Les consommateurs de viande restent majoritaires

 

À réécouter : Se passer de viande, est-ce vraiment la solution ?

La chronique "Detox" de Caroline TourbeÉCOUTER PLUS TARD

4 min

Manger moins, mais de meilleure qualité. Laure Ducos : "Aujourd'hui, le problème de l'accès à une alimentation digne n'est pas une question de quantité. Aujourd'hui, la faim en France, n'est pas due à une question de quantité, mais de qualité. On a besoin de redonner à l'alimentation son vrai prix, de mieux rémunérer les agriculteurs, et agricultrices. Le nombre de petites fermes chute. Il y a un profond mal-être dans les campagnes. De plus en plus d'agriculteurs se suicident. Les petites fermes disparaissent au profit des très grandes fermes.

Auparavant, c'étaient les riches qui mangeaient le plus de viande. Aujourd'hui, c'est dans la classe populaire que l'on trouve les plus gros mangeurs d'alimentation carnée. Si on regroupe les protéines (poissons, œufs, viande, fruits de mer, laitage, etc.) ce sont toujours les plus aisés qui en consomment le plus. Donc, quand on dit qu'il faut réduire la consommation de viande, que faut-il diminuer exactement ? La part de tout le monde. Aujourd'hui, les végétariens et végans représentent moins de 2% de la population. Il faut diminuer toutes les formes de viandes, sans oublier la volaille."

Se méfier des produits laitiers

 

À lire aussi : Quand les fermes laitières œuvrent pour réduire leurs émissions de gaz à effet de serre

Certains se tournent vers les produits laitiers lorsqu'ils abandonnent la viande. Or pour Laure Ducos : "La moitié de la viande consommée en France vient de l'industrie laitière. Une fois que les vaches ont produit du lait, on les envoie en réforme au bout de quelques années. C'est très rapide parce qu'elles sont plus assez productives selon les standards industriels, et donc on les envoie se faire transformées en steaks hachés.

Pour faire des produits laitiers, il faut des bébés : des chevreaux, des agneaux, des veaux… Les vaches ne peuvent pas produire du lait ad hoc. Donc on produit des petits. Les mâles, qui ne vont pas renouveler le cheptel de vaches, comme on ne les consomme pas, on les envoie dans des centres d'engraissement au mieux en France, et au pire dans d'autres pays. Et ils sont transportés sur de longues distances dans des conditions absolument terribles en termes de bien-être animal !

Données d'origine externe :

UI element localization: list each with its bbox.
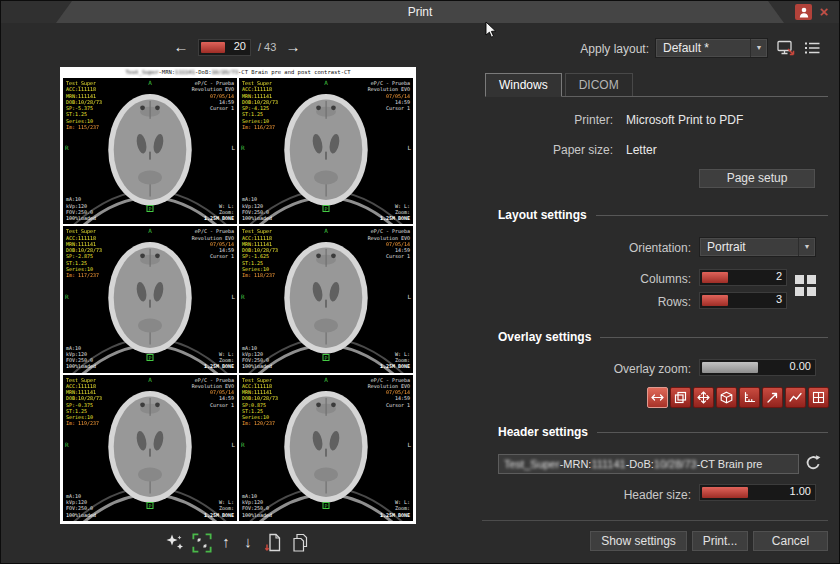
orientation-marker-posterior: P [323,354,330,361]
cell-overlay-top-right: eP/C - Prueba Revolution EVO 07/05/14 14… [368,228,410,259]
overlay-zoom-spinner[interactable]: 0.00 [699,359,816,376]
header-size-value: 1.00 [790,485,811,500]
header-size-spinner[interactable]: 1.00 [699,484,816,501]
apply-layout-label: Apply layout: [561,42,649,56]
overlay-cube-icon[interactable] [716,387,737,408]
rows-drag-handle[interactable] [702,295,728,306]
orientation-marker-left: L [407,442,411,448]
patient-name: Test_Super [66,228,102,234]
apply-layout-dropdown[interactable]: Default * ▼ [655,38,768,58]
cell-overlay-bottom-right: W: L: Zoom: 1.25M BONE [380,351,410,370]
orientation-marker-right: R [65,294,69,300]
orientation-dropdown[interactable]: Portrait ▼ [699,237,816,257]
orientation-marker-left: L [231,145,235,151]
page-setup-button[interactable]: Page setup [698,168,816,189]
mouse-cursor [485,21,497,39]
orientation-marker-anterior: A [324,80,328,86]
refresh-icon[interactable] [804,454,826,474]
cell-overlay-top-right: eP/C - Prueba Revolution EVO 07/05/14 14… [192,377,234,408]
page-number-spinner[interactable]: 20 [198,39,251,56]
print-preview-image-cell[interactable]: Test_Super ACC:111118 MRN:111141 DOB:10/… [63,375,237,521]
overlay-zoom-drag-handle[interactable] [702,362,758,373]
print-preview-image-cell[interactable]: Test_Super ACC:111118 MRN:111141 DOB:10/… [63,226,237,372]
cell-overlay-top-left: Test_Super ACC:111118 MRN:111141 DOB:10/… [242,80,278,130]
overlay-zoom-label: Overlay zoom: [531,362,691,376]
header-size-drag-handle[interactable] [702,487,748,498]
overlay-ruler-icon[interactable] [739,387,760,408]
columns-spinner[interactable]: 2 [699,269,787,286]
print-preview-image-cell[interactable]: Test_Super ACC:111118 MRN:111141 DOB:10/… [63,78,237,224]
window-title: Print [1,1,839,23]
cell-overlay-bottom-left: mA:10 kVp:120 FOV:250.0 100%loaded [242,196,272,221]
print-preview-page[interactable]: Test_Super-MRN:111141-DoB:10/28/73-CT Br… [60,67,416,524]
orientation-marker-left: L [407,294,411,300]
columns-drag-handle[interactable] [702,272,728,283]
save-layout-button[interactable] [776,38,797,58]
print-preview-image-cell[interactable]: Test_Super ACC:111118 MRN:111141 DOB:10/… [239,78,413,224]
cell-overlay-top-right: eP/C - Prueba Revolution EVO 07/05/14 14… [368,80,410,111]
print-preview-image-cell[interactable]: Test_Super ACC:111118 MRN:111141 DOB:10/… [239,375,413,521]
fit-page-icon[interactable] [191,532,213,553]
cancel-button[interactable]: Cancel [752,530,829,552]
user-icon[interactable] [795,4,812,20]
patient-name: Test_Super [242,228,278,234]
overlay-settings-section-header: Overlay settings [498,330,828,344]
paper-size-value: Letter [626,143,657,157]
cell-overlay-bottom-left: mA:10 kVp:120 FOV:250.0 100%loaded [66,196,96,221]
cell-overlay-bottom-left: mA:10 kVp:120 FOV:250.0 100%loaded [66,493,96,518]
orientation-marker-right: R [241,294,245,300]
close-icon[interactable]: × [816,3,832,21]
header-settings-section-header: Header settings [498,425,828,439]
print-button[interactable]: Print... [691,530,749,552]
grid-layout-icon[interactable] [793,273,818,298]
sparkle-icon[interactable] [164,532,186,553]
orientation-marker-anterior: A [324,377,328,383]
cell-overlay-top-left: Test_Super ACC:111118 MRN:111141 DOB:10/… [66,377,102,427]
columns-label: Columns: [571,272,691,286]
print-preview-image-cell[interactable]: Test_Super ACC:111118 MRN:111141 DOB:10/… [239,226,413,372]
tab-dicom[interactable]: DICOM [565,73,633,96]
cell-overlay-top-left: Test_Super ACC:111118 MRN:111141 DOB:10/… [66,80,102,130]
save-page-icon[interactable] [263,532,285,553]
orientation-marker-anterior: A [324,228,328,234]
orientation-marker-anterior: A [148,228,152,234]
orientation-marker-right: R [241,145,245,151]
overlay-arrow-icon[interactable] [762,387,783,408]
cell-overlay-bottom-right: W: L: Zoom: 1.25M BONE [204,499,234,518]
save-all-pages-icon[interactable] [289,532,311,553]
cell-overlay-top-right: eP/C - Prueba Revolution EVO 07/05/14 14… [192,80,234,111]
move-up-icon[interactable]: ↑ [217,531,235,552]
cell-overlay-top-left: Test_Super ACC:111118 MRN:111141 DOB:10/… [66,228,102,278]
overlay-grid-icon[interactable] [808,387,829,408]
orientation-marker-left: L [231,442,235,448]
overlay-pan-icon[interactable] [693,387,714,408]
orientation-marker-posterior: P [147,205,154,212]
rows-value: 3 [776,293,782,308]
rows-label: Rows: [571,295,691,309]
header-size-label: Header size: [541,488,691,502]
page-spinner-drag-handle[interactable] [201,42,225,53]
footer-divider [482,520,828,521]
orientation-marker-right: R [65,442,69,448]
prev-page-button[interactable]: ← [171,38,191,56]
orientation-marker-anterior: A [148,377,152,383]
cell-overlay-top-right: eP/C - Prueba Revolution EVO 07/05/14 14… [192,228,234,259]
page-total-label: / 43 [258,41,276,53]
patient-name: Test_Super [242,377,278,383]
overlay-graph-icon[interactable] [785,387,806,408]
cell-overlay-bottom-right: W: L: Zoom: 1.25M BONE [380,203,410,222]
paper-size-label: Paper size: [498,143,613,157]
tab-windows[interactable]: Windows [485,73,562,97]
cell-overlay-bottom-right: W: L: Zoom: 1.25M BONE [204,203,234,222]
page-header-text: Test_Super-MRN:111141-DoB:10/28/73-CT Br… [60,69,416,76]
overlay-scale-icon[interactable] [647,387,668,408]
overlay-frames-icon[interactable] [670,387,691,408]
show-settings-button[interactable]: Show settings [589,530,688,552]
overlay-zoom-value: 0.00 [790,360,811,375]
rows-spinner[interactable]: 3 [699,292,787,309]
titlebar[interactable]: Print × [1,1,839,23]
next-page-button[interactable]: → [283,38,303,56]
layout-list-button[interactable] [802,38,823,58]
header-text-input[interactable]: Test_Super-MRN:111141-DoB:10/28/73-CT Br… [498,454,799,474]
move-down-icon[interactable]: ↓ [239,531,257,552]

Il faut savoir que la France est une très, très grande productrice de lait. On exporte beaucoup de fromage qui nécessite beaucoup de litres de lait, à tel point que l'industrie laitière en France émet presque autant de gaz à effet de serre que l'industrie de la viande rouge. Ça, c'est peu connu !"

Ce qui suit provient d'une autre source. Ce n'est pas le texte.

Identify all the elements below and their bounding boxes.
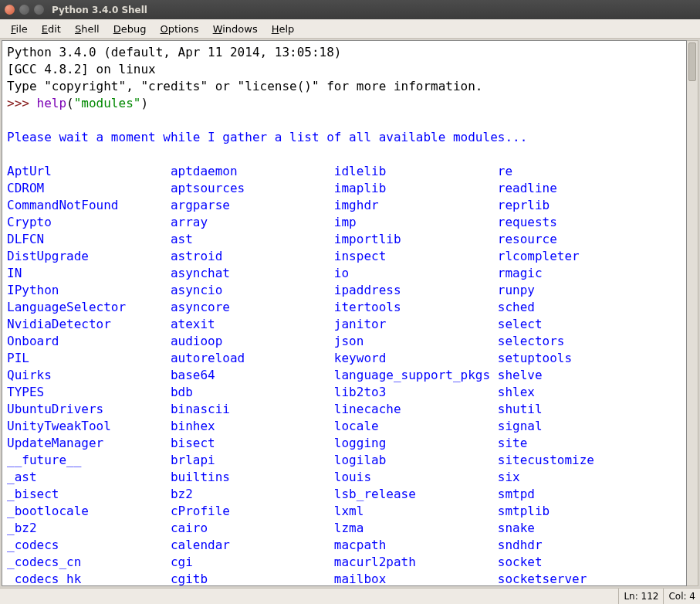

La suite, dont les moyens de se passer de viande, est à écouter...

Avec :

Carine Barbier, économiste et ingénieure de recherche au CNRS, membre du CIRED. En 2022, elle a coordonné une étude intitulée « Simulation prospective du système alimentaire et de son empreinte carbone », qui est une somme de données et d’analyses qui permet d’imaginer à quoi ressembleront nos assiettes (et donc nos vies) en 2050.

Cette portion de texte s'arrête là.